The listing below should be written out exactly; please include all of it.
▬▬▬▬▬▬▬▬▬▬
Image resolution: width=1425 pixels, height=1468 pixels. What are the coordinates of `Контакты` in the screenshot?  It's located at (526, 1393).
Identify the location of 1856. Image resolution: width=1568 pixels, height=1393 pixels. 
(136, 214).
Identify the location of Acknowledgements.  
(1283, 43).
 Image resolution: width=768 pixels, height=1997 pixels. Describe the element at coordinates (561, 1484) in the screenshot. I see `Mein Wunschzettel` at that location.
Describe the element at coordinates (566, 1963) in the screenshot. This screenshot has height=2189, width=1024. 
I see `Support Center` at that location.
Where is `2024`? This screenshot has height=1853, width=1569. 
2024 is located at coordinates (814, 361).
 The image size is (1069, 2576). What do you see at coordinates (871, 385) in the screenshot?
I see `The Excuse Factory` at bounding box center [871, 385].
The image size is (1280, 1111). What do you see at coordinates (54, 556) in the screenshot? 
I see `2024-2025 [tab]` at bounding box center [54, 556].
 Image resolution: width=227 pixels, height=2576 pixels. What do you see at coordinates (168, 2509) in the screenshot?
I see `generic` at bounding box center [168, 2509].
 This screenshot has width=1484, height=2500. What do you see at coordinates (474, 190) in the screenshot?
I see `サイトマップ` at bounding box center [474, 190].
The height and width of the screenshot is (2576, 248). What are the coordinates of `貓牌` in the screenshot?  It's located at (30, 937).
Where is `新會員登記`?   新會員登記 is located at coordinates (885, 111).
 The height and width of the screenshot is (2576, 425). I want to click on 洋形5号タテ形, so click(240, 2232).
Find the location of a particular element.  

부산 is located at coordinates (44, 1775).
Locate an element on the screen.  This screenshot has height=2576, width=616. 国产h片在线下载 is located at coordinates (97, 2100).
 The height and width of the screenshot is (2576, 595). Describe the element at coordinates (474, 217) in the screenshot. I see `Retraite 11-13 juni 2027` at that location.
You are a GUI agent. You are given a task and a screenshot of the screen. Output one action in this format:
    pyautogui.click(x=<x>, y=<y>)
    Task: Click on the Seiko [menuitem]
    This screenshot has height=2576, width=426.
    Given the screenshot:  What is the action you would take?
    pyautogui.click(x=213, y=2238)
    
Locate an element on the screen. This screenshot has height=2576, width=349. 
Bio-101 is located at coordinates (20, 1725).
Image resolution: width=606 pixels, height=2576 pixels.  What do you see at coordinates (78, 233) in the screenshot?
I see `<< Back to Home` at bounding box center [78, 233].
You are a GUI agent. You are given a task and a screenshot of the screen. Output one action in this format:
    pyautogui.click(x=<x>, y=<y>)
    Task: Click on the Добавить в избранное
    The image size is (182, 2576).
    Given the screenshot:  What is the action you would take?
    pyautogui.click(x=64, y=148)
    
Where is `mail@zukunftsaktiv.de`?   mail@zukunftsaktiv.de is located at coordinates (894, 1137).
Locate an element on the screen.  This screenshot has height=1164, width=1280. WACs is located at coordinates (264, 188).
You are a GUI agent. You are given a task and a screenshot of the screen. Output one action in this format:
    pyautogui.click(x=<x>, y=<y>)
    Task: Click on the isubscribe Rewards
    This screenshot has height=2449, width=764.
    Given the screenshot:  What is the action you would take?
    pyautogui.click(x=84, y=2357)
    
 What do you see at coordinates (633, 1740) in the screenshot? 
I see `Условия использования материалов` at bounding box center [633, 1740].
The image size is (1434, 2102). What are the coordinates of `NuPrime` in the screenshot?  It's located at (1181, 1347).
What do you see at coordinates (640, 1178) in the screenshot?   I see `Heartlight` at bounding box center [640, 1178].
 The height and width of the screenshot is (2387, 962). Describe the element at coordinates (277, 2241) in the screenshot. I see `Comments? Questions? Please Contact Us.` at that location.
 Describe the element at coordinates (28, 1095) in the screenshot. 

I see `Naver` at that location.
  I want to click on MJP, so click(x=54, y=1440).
▬▬▬▬▬▬▬▬▬▬
:: Answer to this exercise ::
Image resolution: width=1425 pixels, height=1468 pixels. What are the coordinates of `Контакты` in the screenshot?  It's located at (526, 1393).
Identify the location of 1856. Image resolution: width=1568 pixels, height=1393 pixels. 
(136, 214).
Identify the location of Acknowledgements.  
(1283, 43).
 Image resolution: width=768 pixels, height=1997 pixels. Describe the element at coordinates (561, 1484) in the screenshot. I see `Mein Wunschzettel` at that location.
Describe the element at coordinates (566, 1963) in the screenshot. This screenshot has height=2189, width=1024. 
I see `Support Center` at that location.
Where is `2024`? This screenshot has height=1853, width=1569. 
2024 is located at coordinates (814, 361).
 The image size is (1069, 2576). What do you see at coordinates (871, 385) in the screenshot?
I see `The Excuse Factory` at bounding box center [871, 385].
The image size is (1280, 1111). What do you see at coordinates (54, 556) in the screenshot? 
I see `2024-2025 [tab]` at bounding box center [54, 556].
 Image resolution: width=227 pixels, height=2576 pixels. What do you see at coordinates (168, 2509) in the screenshot?
I see `generic` at bounding box center [168, 2509].
 This screenshot has width=1484, height=2500. What do you see at coordinates (474, 190) in the screenshot?
I see `サイトマップ` at bounding box center [474, 190].
The height and width of the screenshot is (2576, 248). What are the coordinates of `貓牌` in the screenshot?  It's located at (30, 937).
Where is `新會員登記`?   新會員登記 is located at coordinates (885, 111).
 The height and width of the screenshot is (2576, 425). I want to click on 洋形5号タテ形, so click(240, 2232).
Find the location of a particular element.  

부산 is located at coordinates (44, 1775).
Locate an element on the screen.  This screenshot has height=2576, width=616. 国产h片在线下载 is located at coordinates (97, 2100).
 The height and width of the screenshot is (2576, 595). Describe the element at coordinates (474, 217) in the screenshot. I see `Retraite 11-13 juni 2027` at that location.
You are a GUI agent. You are given a task and a screenshot of the screen. Output one action in this format:
    pyautogui.click(x=<x>, y=<y>)
    Task: Click on the Seiko [menuitem]
    This screenshot has height=2576, width=426.
    Given the screenshot:  What is the action you would take?
    pyautogui.click(x=213, y=2238)
    
Locate an element on the screen. This screenshot has height=2576, width=349. 
Bio-101 is located at coordinates (20, 1725).
Image resolution: width=606 pixels, height=2576 pixels.  What do you see at coordinates (78, 233) in the screenshot?
I see `<< Back to Home` at bounding box center [78, 233].
You are a GUI agent. You are given a task and a screenshot of the screen. Output one action in this format:
    pyautogui.click(x=<x>, y=<y>)
    Task: Click on the Добавить в избранное
    The image size is (182, 2576).
    Given the screenshot:  What is the action you would take?
    pyautogui.click(x=64, y=148)
    
Where is `mail@zukunftsaktiv.de`?   mail@zukunftsaktiv.de is located at coordinates (894, 1137).
Locate an element on the screen.  This screenshot has height=1164, width=1280. WACs is located at coordinates (264, 188).
You are a GUI agent. You are given a task and a screenshot of the screen. Output one action in this format:
    pyautogui.click(x=<x>, y=<y>)
    Task: Click on the isubscribe Rewards
    This screenshot has height=2449, width=764.
    Given the screenshot:  What is the action you would take?
    pyautogui.click(x=84, y=2357)
    
 What do you see at coordinates (633, 1740) in the screenshot? 
I see `Условия использования материалов` at bounding box center [633, 1740].
The image size is (1434, 2102). What are the coordinates of `NuPrime` in the screenshot?  It's located at (1181, 1347).
What do you see at coordinates (640, 1178) in the screenshot?   I see `Heartlight` at bounding box center [640, 1178].
 The height and width of the screenshot is (2387, 962). Describe the element at coordinates (277, 2241) in the screenshot. I see `Comments? Questions? Please Contact Us.` at that location.
 Describe the element at coordinates (28, 1095) in the screenshot. 

I see `Naver` at that location.
  I want to click on MJP, so click(x=54, y=1440).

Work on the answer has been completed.